### EXERCISE BRIEF
In the listing below, how many lines hold the string "Parque"? Reply with the number and nothing else.

======== RECORDS FOR THE TASK

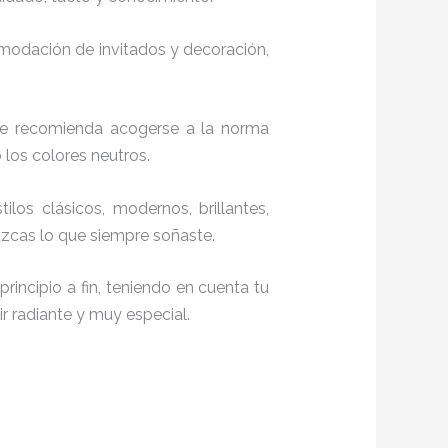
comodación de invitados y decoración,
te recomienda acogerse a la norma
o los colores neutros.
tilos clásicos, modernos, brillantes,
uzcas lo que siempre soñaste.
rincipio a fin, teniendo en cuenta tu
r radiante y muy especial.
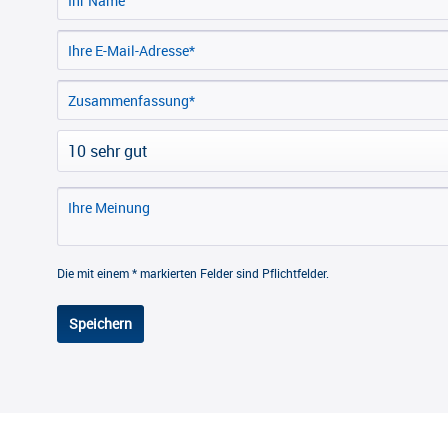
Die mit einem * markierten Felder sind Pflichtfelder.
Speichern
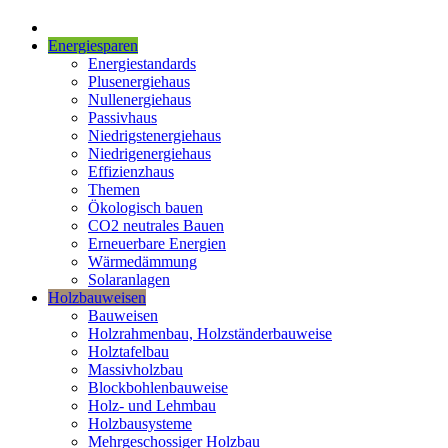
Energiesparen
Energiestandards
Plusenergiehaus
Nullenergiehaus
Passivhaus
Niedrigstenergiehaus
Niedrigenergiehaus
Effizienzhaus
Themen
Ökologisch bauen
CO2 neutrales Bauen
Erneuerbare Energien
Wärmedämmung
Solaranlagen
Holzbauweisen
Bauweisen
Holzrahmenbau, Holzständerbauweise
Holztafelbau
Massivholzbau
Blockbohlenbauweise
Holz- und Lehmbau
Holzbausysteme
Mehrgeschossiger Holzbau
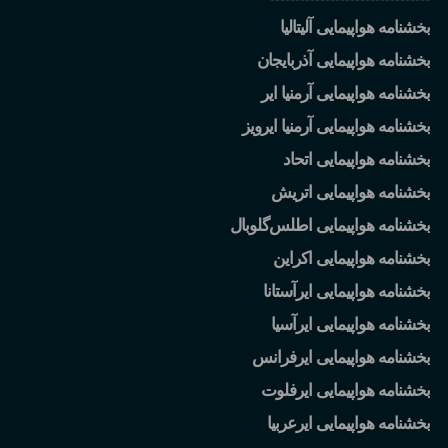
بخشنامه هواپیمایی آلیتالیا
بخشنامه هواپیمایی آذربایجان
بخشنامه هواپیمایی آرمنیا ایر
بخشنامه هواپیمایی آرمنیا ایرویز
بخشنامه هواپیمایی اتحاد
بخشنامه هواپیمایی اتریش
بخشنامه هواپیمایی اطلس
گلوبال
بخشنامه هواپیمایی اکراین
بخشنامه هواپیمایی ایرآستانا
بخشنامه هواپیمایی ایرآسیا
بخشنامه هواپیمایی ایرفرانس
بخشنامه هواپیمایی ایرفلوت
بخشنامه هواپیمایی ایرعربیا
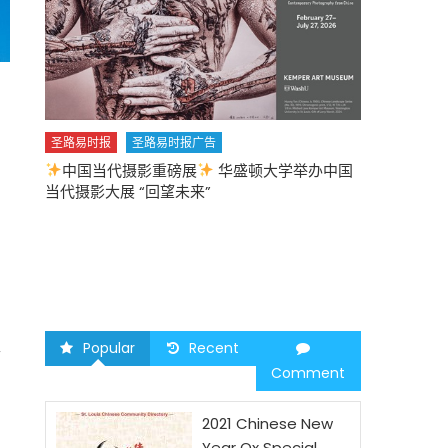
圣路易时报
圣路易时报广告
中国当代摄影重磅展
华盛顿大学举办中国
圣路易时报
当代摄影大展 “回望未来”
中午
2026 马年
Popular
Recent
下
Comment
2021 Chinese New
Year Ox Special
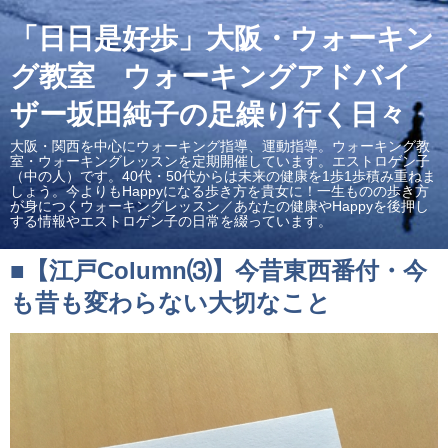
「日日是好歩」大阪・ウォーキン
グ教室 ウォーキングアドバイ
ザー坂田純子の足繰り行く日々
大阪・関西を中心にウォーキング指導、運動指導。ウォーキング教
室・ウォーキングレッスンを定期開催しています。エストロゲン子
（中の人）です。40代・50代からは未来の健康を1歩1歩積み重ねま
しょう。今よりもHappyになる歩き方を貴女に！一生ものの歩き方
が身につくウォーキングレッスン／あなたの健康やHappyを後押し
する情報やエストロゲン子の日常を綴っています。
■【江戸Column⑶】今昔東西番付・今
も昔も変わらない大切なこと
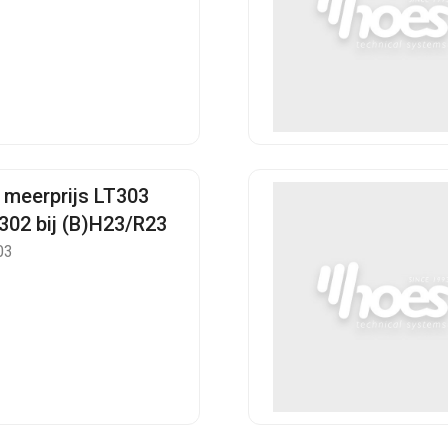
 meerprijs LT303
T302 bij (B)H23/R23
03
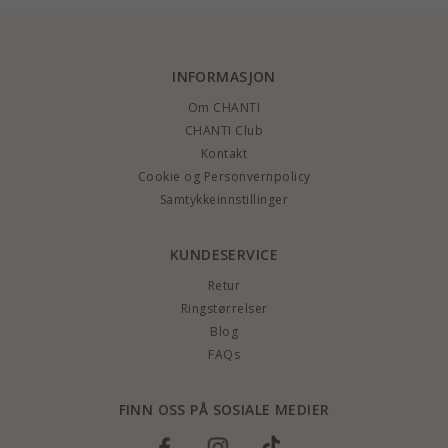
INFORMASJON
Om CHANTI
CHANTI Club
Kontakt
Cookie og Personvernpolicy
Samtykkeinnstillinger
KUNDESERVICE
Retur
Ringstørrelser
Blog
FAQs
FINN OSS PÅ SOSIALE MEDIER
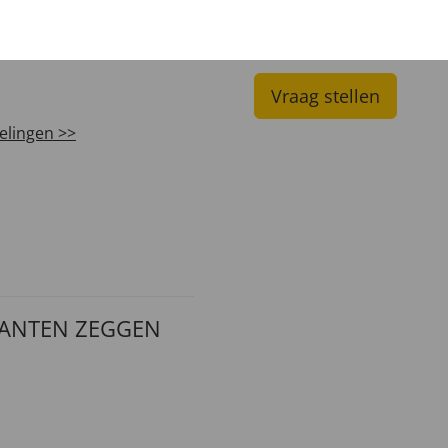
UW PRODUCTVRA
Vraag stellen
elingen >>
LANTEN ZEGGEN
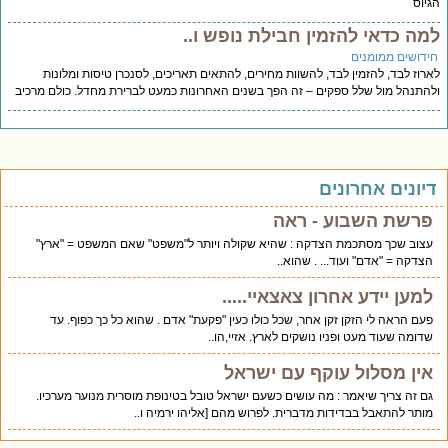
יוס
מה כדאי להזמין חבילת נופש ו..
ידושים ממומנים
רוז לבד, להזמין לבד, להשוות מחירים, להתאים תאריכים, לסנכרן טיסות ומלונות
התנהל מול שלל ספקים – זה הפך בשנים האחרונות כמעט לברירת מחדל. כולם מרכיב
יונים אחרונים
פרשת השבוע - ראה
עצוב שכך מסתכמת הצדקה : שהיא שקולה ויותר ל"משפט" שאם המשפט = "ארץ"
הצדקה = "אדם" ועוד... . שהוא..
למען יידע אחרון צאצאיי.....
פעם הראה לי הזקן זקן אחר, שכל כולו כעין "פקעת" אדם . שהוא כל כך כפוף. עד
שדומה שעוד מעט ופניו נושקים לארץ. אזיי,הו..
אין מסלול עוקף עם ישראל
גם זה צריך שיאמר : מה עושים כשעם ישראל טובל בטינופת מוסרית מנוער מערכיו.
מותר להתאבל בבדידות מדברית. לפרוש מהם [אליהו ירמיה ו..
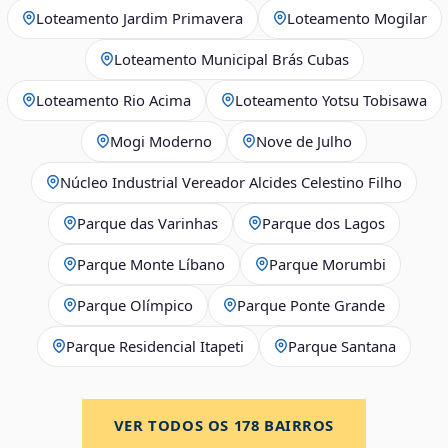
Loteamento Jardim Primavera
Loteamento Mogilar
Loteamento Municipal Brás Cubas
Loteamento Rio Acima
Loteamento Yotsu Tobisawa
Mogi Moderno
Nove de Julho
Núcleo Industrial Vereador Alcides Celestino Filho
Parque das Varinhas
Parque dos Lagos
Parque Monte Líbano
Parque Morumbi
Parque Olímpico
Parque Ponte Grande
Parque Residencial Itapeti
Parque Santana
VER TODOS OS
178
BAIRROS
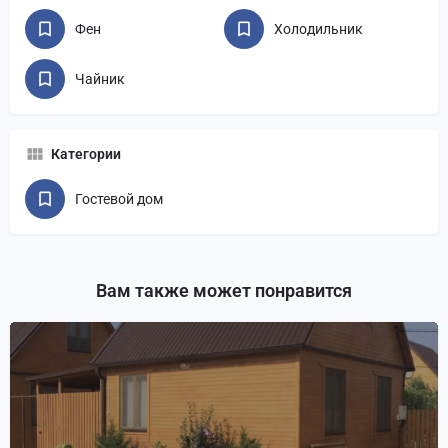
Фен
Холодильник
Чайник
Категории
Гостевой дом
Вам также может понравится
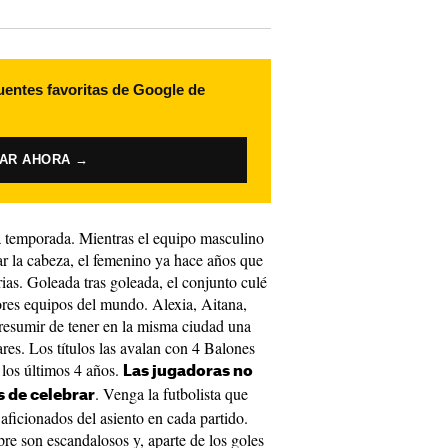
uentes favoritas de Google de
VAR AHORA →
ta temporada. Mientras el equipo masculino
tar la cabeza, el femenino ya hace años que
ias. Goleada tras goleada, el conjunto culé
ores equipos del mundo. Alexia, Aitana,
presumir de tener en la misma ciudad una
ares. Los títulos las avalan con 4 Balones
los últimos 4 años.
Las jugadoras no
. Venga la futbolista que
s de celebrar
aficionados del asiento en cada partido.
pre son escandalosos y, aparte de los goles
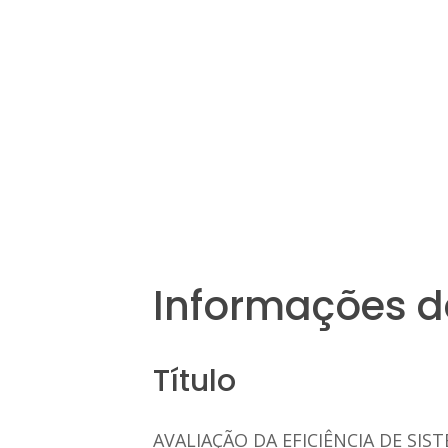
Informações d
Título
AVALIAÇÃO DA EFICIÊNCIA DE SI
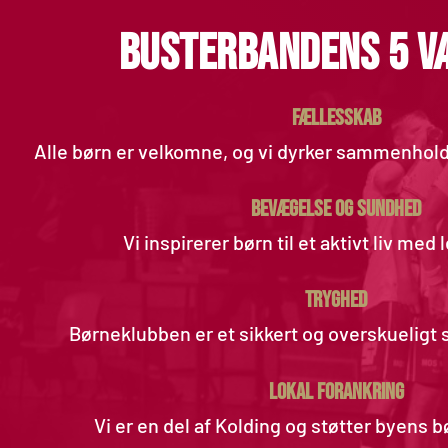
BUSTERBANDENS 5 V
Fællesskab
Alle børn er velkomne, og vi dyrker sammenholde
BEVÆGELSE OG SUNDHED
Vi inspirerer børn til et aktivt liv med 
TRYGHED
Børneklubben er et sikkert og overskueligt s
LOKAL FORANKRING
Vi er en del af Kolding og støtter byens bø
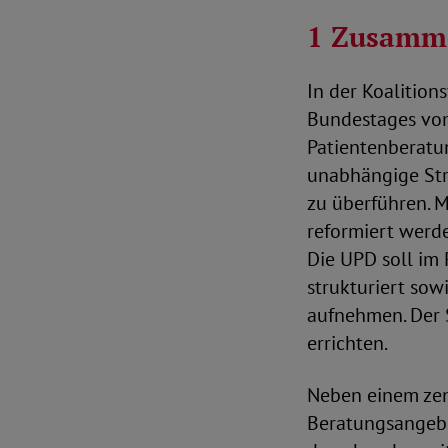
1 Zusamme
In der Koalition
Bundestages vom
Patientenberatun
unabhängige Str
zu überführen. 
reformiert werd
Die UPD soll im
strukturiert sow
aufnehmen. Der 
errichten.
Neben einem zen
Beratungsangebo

================

### WRITTEN ANSWER
8